Data for the task
★ ★ ★ ★

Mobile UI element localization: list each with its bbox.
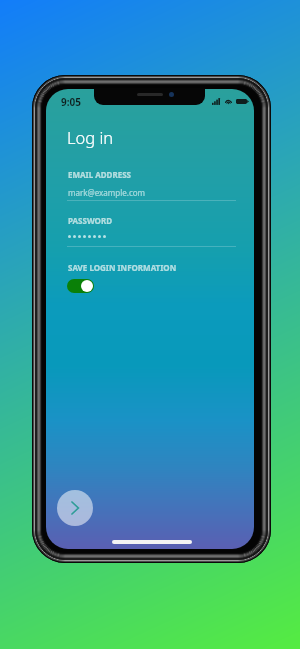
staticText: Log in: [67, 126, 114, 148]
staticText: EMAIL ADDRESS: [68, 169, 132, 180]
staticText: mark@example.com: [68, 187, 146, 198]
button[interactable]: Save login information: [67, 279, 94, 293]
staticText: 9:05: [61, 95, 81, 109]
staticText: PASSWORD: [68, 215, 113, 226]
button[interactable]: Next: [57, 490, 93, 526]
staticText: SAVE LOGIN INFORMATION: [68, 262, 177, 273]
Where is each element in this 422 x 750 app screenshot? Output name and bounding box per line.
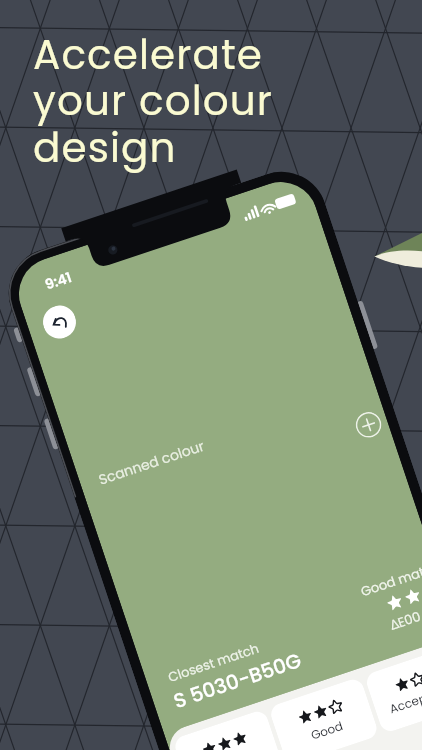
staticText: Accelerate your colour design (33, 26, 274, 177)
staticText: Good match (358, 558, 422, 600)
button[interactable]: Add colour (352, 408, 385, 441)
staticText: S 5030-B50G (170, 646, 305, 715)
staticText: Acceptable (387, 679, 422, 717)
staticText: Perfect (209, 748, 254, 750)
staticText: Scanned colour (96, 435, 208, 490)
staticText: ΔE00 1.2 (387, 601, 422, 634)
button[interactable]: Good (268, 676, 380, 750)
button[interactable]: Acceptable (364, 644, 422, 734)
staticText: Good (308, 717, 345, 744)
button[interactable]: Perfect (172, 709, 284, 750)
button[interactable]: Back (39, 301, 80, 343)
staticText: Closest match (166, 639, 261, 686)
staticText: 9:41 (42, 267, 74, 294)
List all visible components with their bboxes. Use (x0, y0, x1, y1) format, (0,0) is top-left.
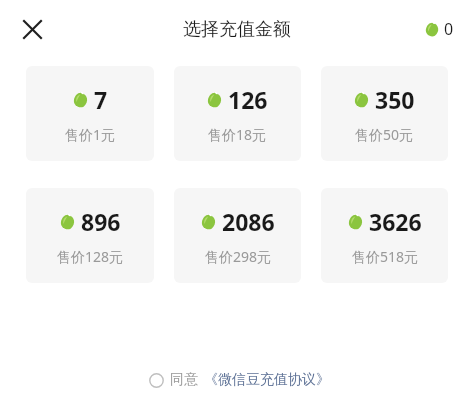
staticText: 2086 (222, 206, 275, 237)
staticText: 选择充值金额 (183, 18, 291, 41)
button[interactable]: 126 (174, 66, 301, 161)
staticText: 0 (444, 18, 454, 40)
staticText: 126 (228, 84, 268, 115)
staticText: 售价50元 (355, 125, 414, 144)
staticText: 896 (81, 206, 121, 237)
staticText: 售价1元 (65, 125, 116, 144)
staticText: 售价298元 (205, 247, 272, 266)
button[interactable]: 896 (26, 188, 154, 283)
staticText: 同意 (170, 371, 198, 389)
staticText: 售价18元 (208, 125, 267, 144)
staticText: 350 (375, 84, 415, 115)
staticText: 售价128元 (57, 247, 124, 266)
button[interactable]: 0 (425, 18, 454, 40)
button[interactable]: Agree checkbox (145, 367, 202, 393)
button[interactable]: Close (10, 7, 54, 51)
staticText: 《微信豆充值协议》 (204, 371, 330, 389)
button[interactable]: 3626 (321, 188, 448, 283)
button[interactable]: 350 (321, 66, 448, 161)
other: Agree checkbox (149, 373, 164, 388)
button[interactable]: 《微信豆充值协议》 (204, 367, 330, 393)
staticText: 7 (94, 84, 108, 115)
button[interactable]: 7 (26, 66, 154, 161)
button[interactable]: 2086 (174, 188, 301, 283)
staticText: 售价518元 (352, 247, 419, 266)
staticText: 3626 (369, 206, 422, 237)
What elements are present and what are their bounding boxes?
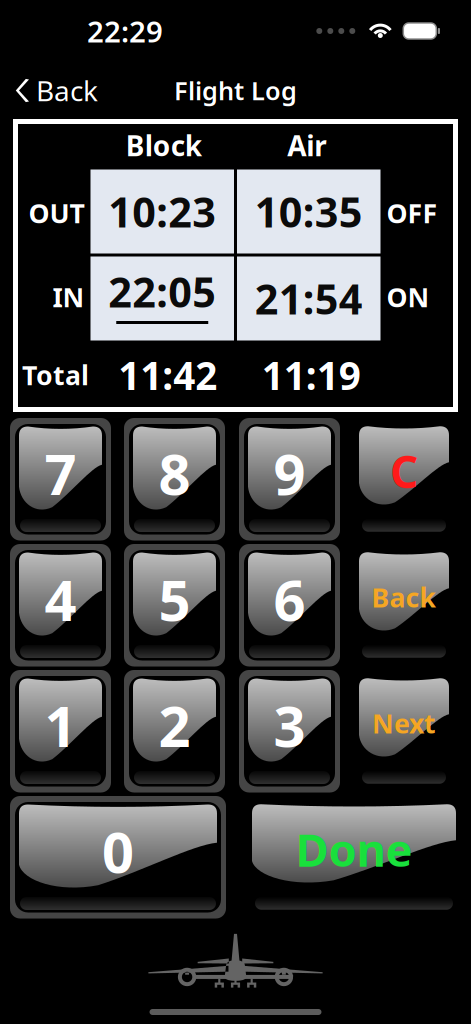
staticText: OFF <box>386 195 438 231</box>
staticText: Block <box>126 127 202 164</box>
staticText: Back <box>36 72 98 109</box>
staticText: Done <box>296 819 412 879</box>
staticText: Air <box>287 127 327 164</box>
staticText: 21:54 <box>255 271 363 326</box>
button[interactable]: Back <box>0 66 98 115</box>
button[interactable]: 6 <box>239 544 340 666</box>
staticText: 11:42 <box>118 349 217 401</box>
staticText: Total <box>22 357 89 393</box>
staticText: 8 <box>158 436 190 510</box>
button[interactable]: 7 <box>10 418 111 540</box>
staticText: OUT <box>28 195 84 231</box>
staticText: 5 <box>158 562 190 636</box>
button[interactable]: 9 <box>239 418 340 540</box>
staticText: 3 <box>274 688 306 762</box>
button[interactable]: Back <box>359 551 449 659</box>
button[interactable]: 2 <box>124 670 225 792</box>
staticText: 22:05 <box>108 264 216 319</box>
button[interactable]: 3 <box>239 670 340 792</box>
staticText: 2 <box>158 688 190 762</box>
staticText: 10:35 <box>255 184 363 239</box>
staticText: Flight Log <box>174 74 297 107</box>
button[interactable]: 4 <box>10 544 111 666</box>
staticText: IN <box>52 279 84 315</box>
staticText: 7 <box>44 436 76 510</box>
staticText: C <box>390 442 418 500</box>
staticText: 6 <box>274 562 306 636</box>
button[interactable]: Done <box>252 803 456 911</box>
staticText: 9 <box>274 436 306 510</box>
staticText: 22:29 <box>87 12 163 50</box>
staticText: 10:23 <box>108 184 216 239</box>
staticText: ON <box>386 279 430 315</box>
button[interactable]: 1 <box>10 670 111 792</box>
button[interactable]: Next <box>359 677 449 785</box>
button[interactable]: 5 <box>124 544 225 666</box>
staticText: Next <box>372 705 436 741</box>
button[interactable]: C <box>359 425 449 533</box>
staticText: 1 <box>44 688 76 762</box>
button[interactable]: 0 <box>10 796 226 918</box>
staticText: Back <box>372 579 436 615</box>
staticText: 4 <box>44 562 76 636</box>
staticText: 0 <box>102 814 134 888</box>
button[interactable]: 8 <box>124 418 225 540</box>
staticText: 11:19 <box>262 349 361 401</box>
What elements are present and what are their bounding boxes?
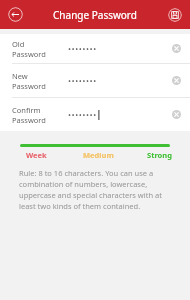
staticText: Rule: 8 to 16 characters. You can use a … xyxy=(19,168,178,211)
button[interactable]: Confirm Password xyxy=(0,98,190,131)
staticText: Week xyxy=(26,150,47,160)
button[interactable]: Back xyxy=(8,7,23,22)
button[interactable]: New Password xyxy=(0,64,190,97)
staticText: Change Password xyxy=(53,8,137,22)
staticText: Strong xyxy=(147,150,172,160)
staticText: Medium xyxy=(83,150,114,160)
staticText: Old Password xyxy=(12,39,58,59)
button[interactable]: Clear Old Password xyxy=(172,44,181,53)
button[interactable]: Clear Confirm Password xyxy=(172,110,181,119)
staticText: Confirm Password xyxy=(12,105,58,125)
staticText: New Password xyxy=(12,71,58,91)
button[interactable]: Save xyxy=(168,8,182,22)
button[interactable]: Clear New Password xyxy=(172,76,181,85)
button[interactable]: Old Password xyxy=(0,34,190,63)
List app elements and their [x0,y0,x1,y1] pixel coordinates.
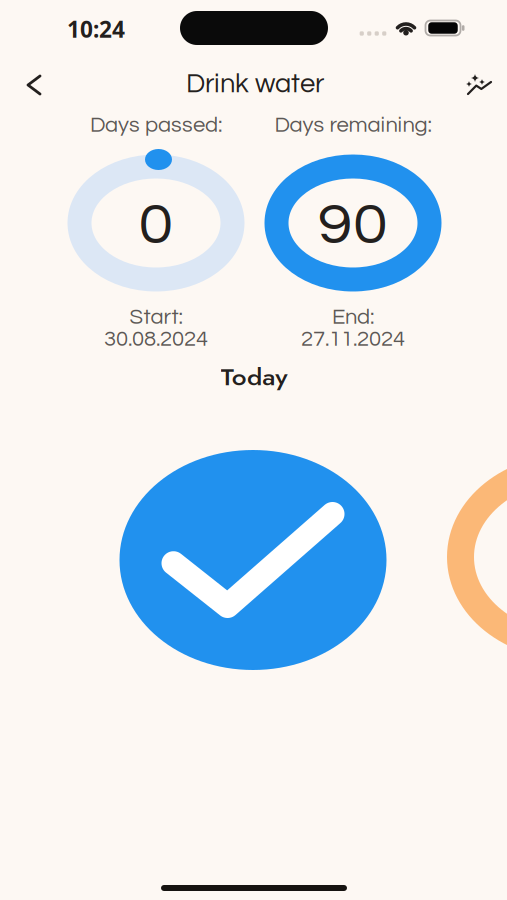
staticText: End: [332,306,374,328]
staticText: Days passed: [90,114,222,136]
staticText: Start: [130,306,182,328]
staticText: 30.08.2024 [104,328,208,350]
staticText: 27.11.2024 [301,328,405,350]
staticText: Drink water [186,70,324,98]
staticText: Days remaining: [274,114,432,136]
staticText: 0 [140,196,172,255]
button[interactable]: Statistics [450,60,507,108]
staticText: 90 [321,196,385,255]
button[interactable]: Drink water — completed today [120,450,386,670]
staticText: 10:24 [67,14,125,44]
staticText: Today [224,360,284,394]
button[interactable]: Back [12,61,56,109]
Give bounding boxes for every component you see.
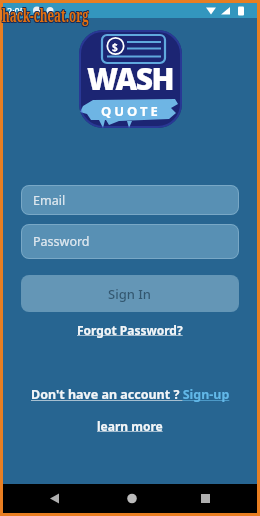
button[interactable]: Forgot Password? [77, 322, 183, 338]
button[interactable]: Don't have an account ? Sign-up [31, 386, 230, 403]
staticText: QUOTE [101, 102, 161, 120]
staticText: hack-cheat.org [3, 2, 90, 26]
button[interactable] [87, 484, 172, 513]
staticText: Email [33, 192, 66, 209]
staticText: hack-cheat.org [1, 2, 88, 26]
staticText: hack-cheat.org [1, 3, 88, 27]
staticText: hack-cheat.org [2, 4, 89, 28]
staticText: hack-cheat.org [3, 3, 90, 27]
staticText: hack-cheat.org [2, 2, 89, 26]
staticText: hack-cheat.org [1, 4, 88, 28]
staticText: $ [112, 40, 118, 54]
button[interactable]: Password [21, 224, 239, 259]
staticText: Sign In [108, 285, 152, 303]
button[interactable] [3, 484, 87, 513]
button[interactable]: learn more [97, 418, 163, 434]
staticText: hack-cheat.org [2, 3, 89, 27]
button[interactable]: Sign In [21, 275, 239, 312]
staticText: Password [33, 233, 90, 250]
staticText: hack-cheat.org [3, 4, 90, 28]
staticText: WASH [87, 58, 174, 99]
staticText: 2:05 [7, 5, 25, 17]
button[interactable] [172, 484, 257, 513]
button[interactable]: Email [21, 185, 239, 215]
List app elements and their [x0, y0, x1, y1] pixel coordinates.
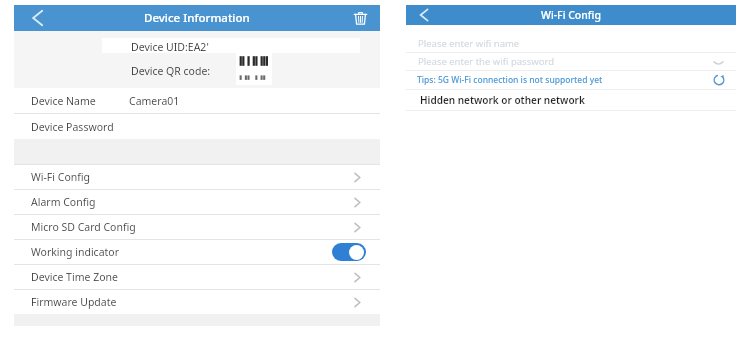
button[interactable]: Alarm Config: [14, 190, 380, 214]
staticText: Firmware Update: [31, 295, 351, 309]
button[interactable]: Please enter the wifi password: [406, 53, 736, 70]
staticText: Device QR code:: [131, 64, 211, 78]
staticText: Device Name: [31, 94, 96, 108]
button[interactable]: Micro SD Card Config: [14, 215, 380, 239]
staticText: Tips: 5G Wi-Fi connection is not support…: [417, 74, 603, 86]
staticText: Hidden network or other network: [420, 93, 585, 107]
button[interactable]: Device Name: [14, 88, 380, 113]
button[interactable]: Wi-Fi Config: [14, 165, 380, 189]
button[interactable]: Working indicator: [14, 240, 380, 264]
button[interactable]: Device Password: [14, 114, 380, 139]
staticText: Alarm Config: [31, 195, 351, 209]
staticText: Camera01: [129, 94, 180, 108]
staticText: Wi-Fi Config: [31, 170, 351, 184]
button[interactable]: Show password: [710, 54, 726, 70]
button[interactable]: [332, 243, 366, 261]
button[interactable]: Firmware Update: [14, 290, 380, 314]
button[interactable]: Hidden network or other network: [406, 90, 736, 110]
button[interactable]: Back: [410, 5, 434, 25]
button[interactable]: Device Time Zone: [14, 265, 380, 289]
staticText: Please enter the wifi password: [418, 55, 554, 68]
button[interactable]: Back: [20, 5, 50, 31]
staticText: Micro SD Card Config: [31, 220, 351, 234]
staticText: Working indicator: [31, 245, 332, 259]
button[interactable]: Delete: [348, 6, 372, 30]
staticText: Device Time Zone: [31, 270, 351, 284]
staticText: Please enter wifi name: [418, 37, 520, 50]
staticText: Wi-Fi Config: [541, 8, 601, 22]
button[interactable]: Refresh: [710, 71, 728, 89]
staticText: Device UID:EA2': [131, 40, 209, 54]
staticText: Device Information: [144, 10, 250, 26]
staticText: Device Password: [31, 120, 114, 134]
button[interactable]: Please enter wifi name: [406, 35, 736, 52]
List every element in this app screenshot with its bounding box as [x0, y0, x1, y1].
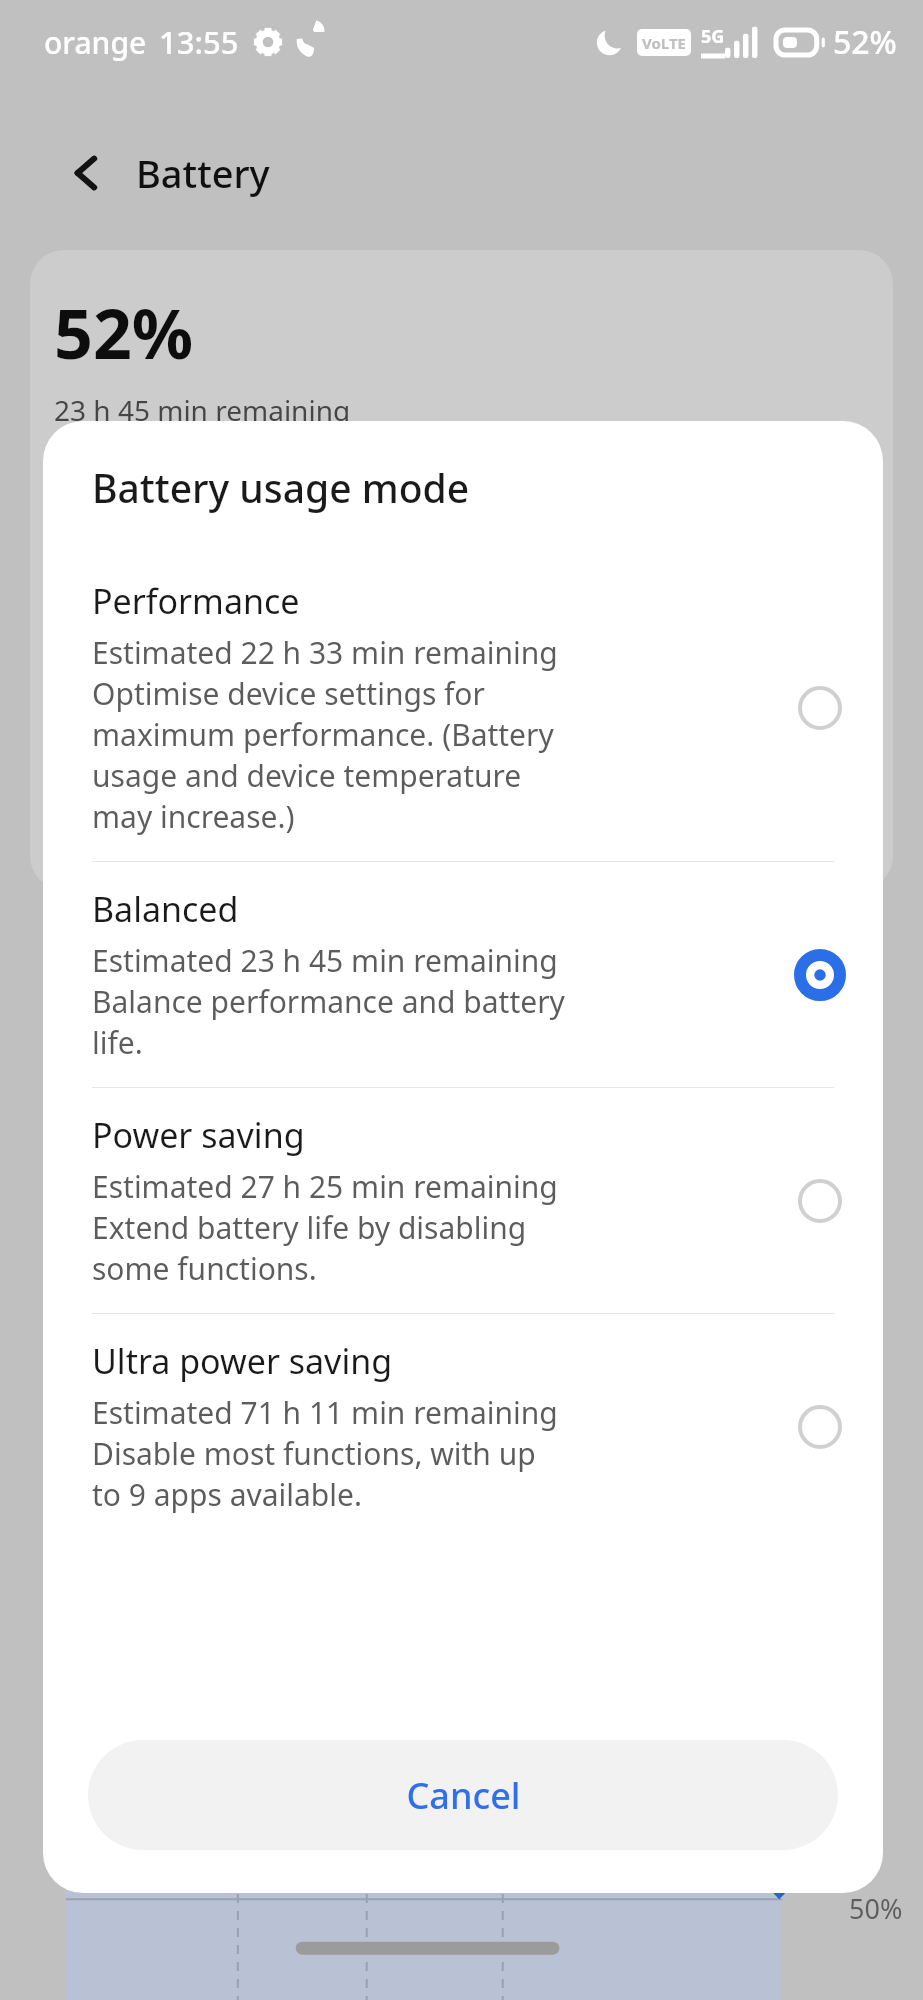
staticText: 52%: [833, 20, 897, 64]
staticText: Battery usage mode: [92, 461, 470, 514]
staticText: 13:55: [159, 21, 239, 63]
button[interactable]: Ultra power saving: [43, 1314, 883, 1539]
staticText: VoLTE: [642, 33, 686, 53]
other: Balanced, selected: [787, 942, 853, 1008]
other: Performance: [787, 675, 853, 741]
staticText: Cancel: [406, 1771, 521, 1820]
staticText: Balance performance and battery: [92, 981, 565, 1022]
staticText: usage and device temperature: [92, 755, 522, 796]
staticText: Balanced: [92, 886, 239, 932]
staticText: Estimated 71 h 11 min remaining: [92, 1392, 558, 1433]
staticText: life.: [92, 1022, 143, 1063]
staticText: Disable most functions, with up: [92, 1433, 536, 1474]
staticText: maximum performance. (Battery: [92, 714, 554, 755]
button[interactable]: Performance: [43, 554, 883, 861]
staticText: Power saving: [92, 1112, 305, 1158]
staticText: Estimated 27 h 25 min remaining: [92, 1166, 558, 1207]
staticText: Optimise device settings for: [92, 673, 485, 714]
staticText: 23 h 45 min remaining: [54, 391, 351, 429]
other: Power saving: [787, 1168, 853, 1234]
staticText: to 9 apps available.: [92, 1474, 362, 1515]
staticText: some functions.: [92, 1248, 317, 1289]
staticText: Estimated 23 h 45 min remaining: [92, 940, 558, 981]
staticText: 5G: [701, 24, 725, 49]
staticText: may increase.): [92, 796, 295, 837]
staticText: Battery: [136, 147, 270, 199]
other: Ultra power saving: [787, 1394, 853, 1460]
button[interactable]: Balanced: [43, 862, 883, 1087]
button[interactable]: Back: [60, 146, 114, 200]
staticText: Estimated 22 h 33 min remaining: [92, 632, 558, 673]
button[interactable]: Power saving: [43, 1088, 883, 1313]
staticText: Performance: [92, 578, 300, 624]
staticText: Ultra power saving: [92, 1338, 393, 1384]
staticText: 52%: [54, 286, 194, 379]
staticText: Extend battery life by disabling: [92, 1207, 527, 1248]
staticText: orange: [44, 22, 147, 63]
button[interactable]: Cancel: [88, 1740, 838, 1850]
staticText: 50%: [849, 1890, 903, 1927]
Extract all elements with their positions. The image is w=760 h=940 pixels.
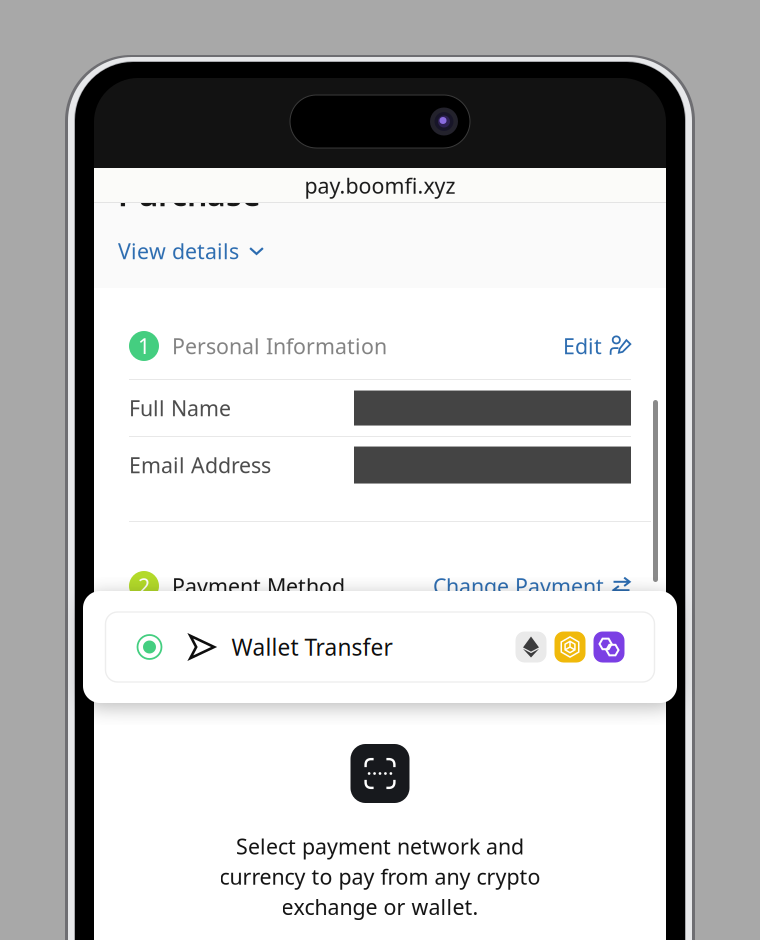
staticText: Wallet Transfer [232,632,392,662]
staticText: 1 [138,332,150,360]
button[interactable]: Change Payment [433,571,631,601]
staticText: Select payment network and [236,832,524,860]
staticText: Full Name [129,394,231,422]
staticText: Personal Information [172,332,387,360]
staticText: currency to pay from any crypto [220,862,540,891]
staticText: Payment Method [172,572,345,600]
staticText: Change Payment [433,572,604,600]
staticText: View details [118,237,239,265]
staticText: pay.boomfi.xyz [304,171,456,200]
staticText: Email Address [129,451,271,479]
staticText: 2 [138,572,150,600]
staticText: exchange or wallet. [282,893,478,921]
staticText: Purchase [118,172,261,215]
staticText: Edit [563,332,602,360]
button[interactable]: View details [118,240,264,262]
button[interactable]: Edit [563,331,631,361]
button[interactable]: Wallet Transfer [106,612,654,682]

★ ★ ★ ★

Problem to solve
Extract each line holding the word "Clear" from the records.

Result for this exercise
button[interactable]: Clear Old Password xyxy=(172,44,181,53)
button[interactable]: Clear Confirm Password xyxy=(172,110,181,119)
button[interactable]: Clear New Password xyxy=(172,76,181,85)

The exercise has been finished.